Minggu, 21 Agustus 2022, mahasiswa Pendidikan Sosiologi FPIPS UPI berkesempatan untuk mengunjungi salah satu Kampung Wisata di Surakarta yakni, Kampung Wisata Batik Kauman. Kunjungan tersebut merupakan salah satu objek destinasi dalam rangkaian kegiatan Kuliah Kerja Lapangan (KKL) oleh kelompok dua sejak 20-22 Agustus 2022 di Surakarta, Jawa Tengah. Kampung Wisata Batik Kauman dulunya merupakan salah satu kawasan dimana Abdi Dalem yang bertugas pada bidang keagamaan bermukim. Batik di Kauman muncul dari para istri-istri ulama yang hanya sebagai ibu rumah tangga dan mempunyai banyak waktu luang. Melihat keadaan tersebut, PB III memerintahkan istri-istri ulama untuk membuat batik dengan pelatihan khusus yang diberikan oleh Keraton.

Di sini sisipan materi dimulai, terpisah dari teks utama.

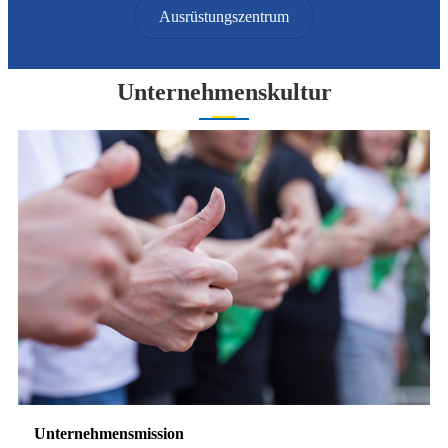
Ausrüstungszentrum
Unternehmenskultur
Unternehmensmission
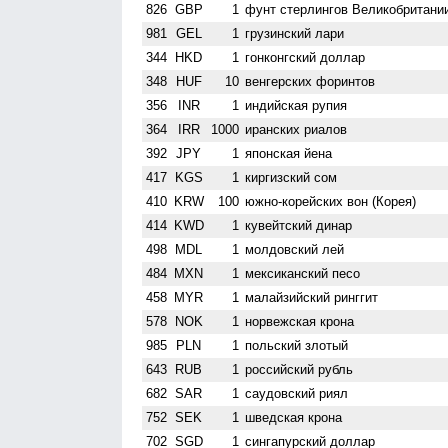
826
GBP
1
фунт стерлингов Велико­британи
981
GEL
1
грузинский лари
344
HKD
1
гонконгский доллар
348
HUF
10
венгерских форинтов
356
INR
1
индийская рупия
364
IRR
1000
иранских риалов
392
JPY
1
японская йена
417
KGS
1
киргизский сом
410
KRW
100
южно-корейских вон (Корея)
414
KWD
1
кувейтский динар
498
MDL
1
молдовский лей
484
MXN
1
мексиканский песо
458
MYR
1
малайзийский ринггит
578
NOK
1
норвежская крона
985
PLN
1
польский злотый
643
RUB
1
российский рубль
682
SAR
1
саудовский риял
752
SEK
1
шведская крона
702
SGD
1
сингапурский доллар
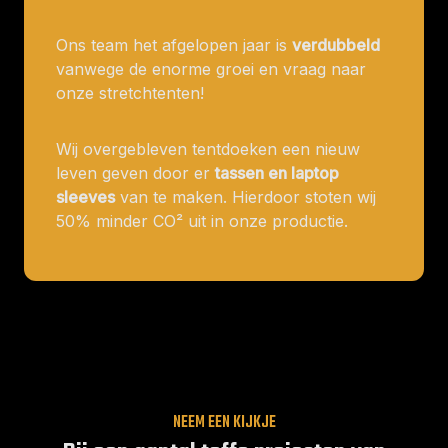
Ons team het afgelopen jaar is
verdubbeld
vanwege de enorme groei en vraag naar
onze stretchtenten!
Wij overgebleven tentdoeken een nieuw
leven geven door er
tassen en laptop
sleeves
van te maken. Hierdoor stoten wij
50% minder CO² uit in onze productie.
NEEM EEN KIJKJE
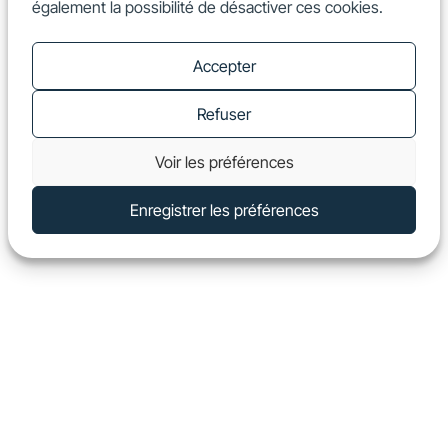
également la possibilité de désactiver ces cookies.
FR
Show
Accepter
Refuser
Voir les préférences
Enregistrer les préférences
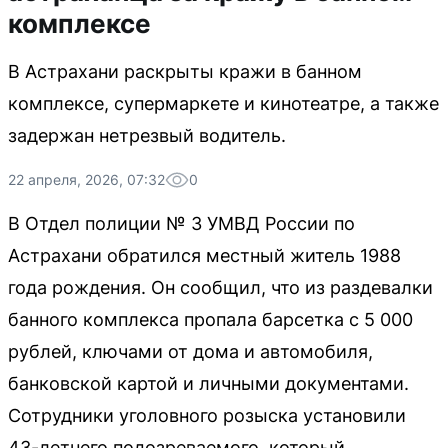
комплексе
В Астрахани раскрыты кражи в банном
комплексе, супермаркете и кинотеатре, а также
задержан нетрезвый водитель.
22 апреля, 2026, 07:32
0
В Отдел полиции № 3 УМВД России по
Астрахани обратился местный житель 1988
года рождения. Он сообщил, что из раздевалки
банного комплекса пропала барсетка с 5 000
рублей, ключами от дома и автомобиля,
банковской картой и личными документами.
Сотрудники уголовного розыска установили
43-летнего подозреваемого, который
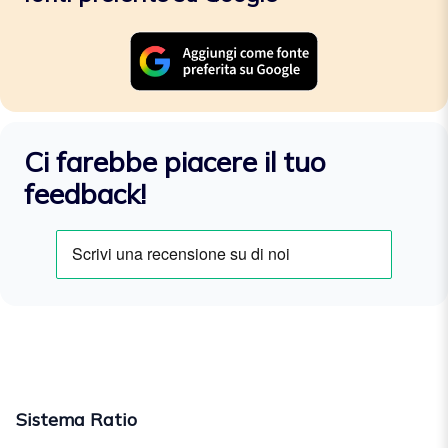
Ci farebbe piacere il tuo
feedback!
Sistema Ratio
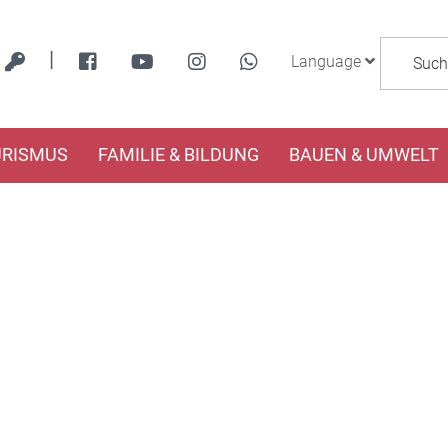
|
Language
URISMUS
FAMILIE & BILDUNG
BAUEN & UMWELT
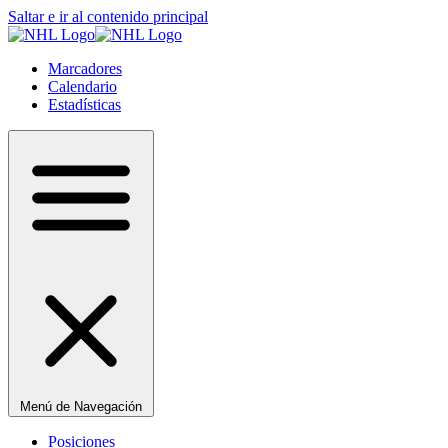
Saltar e ir al contenido principal
Marcadores
Calendario
Estadísticas
Menú de Navegación
Posiciones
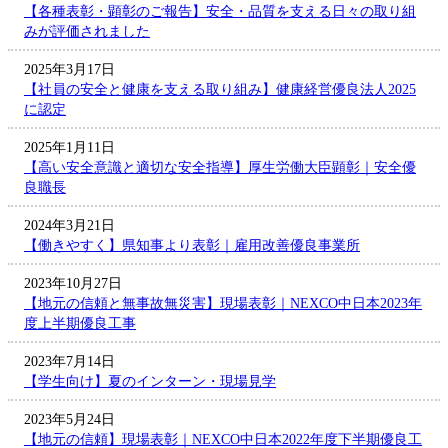
【各種表彰・顕彰のご報告】安全・品質を支える日々の取り組
みが評価されました
2025年3月17日
【社員の安全と健康を支える取り組み】健康経営優良法人2025
に認定
2025年1月11日
【高い安全意識と適切な安全指導】厚生労働大臣顕彰｜安全優
良職長
2024年3月21日
【働きやすく】県知事より表彰｜雇用改善優良事業所
2023年10月27日
【地元の信頼と無事故無災害】現場表彰｜NEXCO中日本2023年
度上半期優良工事
2023年7月14日
【学生向け】夏のインターン・現場見学
2023年5月24日
【地元の信頼】現場表彰｜NEXCO中日本2022年度下半期優良工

Dari hasil batik tersebut, pengrajin menjadi pemasok batik di kota Surakarta dan Keraton. 

Tradisi batik Kauman secara langsung terwariskan hingga keterunan-keturunan para Abdi Dalem. Sejak saat itu, Kauman identik dengan batik. Karena mendapat bekal keahlian dari Keraton Kesunanan, maka tak heran bila corak batik Kampung Batik Kauman cenderung klasik dan otentik dengan corak kerajaan (corak pakem). Oleh karena itu, Kampung Batik Kauman disebut-sebut sebagai pusat batik tertua yang ada di Surakarta. Batik Kauman dari waktu ke waktu mengalami perkembangan. Hingga saat ini, Kampung Batik Kauman memiliki 3 jenis batik yaitu, batik yang menggunakan teknik manual (tulis) dengan mode klasik dan corak pakem yang masih menjadi produk unggulan Kampung Batik Kauman. Ada pula batik dengan teknik cap yang mana alat cap itu sendiri terbuat dari garis-garis tembaga kemudian ditempelkan pada sebuah alas dan diberi pegangan. Sehingga ketika alat tersebut ditempel pada kain, mencetak pola-pola batik dalam jumlah yang banyak.  Selain itu terdapat juga kain batik menggunakan teknik kombinasi cap dan tulis, hingga printing

Terdapat beberapa industri batik kecil hingga besar di Kampung Batik Kauman. Salah satu yang paling terkenal dan cukup tua (sudah generasi ke-4) ialah toko Batik Gunawan Setiawan. Pada saat kami berkunjung ke tempat toko Batik Gunawan Setiawan tersebut, kami mendapat kesempatan untuk belajar membuat batik tulis secara langsung. Dengan dibandrol 55.000,00 rupiah, pengunjung dapat melakukan membatik di atas kain sebesar 30x30 cm. Pihak toko akan menyediakan berbagai pola mulai dari corak batik sederhana, floral, fauna, hingga tokoh kartun. Kemudian pengunjung dapat mencetak pola tersebut di atas kain putih yang telah tertempel pada kotak kayu. Setelah itu, pengunjung juga berkesempatan canting menggunakan malam (lilin cair sebagai bahan utama dalam membuat batik) yang disediakan oleh toko. Dalam proses canting memerlukan ketelatenan dan kesabaran yang ekstra. Untuk itu, bagi pengunjung yang merasa tidak percaya diri, bisa langsung ke pada tahap pengisian warna. Pengunjung akan diberikan empat warna primer, hijau; biru; kuing; dan merah. Saat melakukan pengisian warna, semua kain harus diberi warna sehingga warna tidak akan bececeran mengenai sudut atau sisi kain yang lain. Setelah beres, pengunjung bisa memberikan hasil karya mereka kepada petugas untuk tahap penguncian warna dan pelunturan lilin. Begitu selesai, hasil dari membatik dapat pengunjung bawa pulang sebagai cenderamata. 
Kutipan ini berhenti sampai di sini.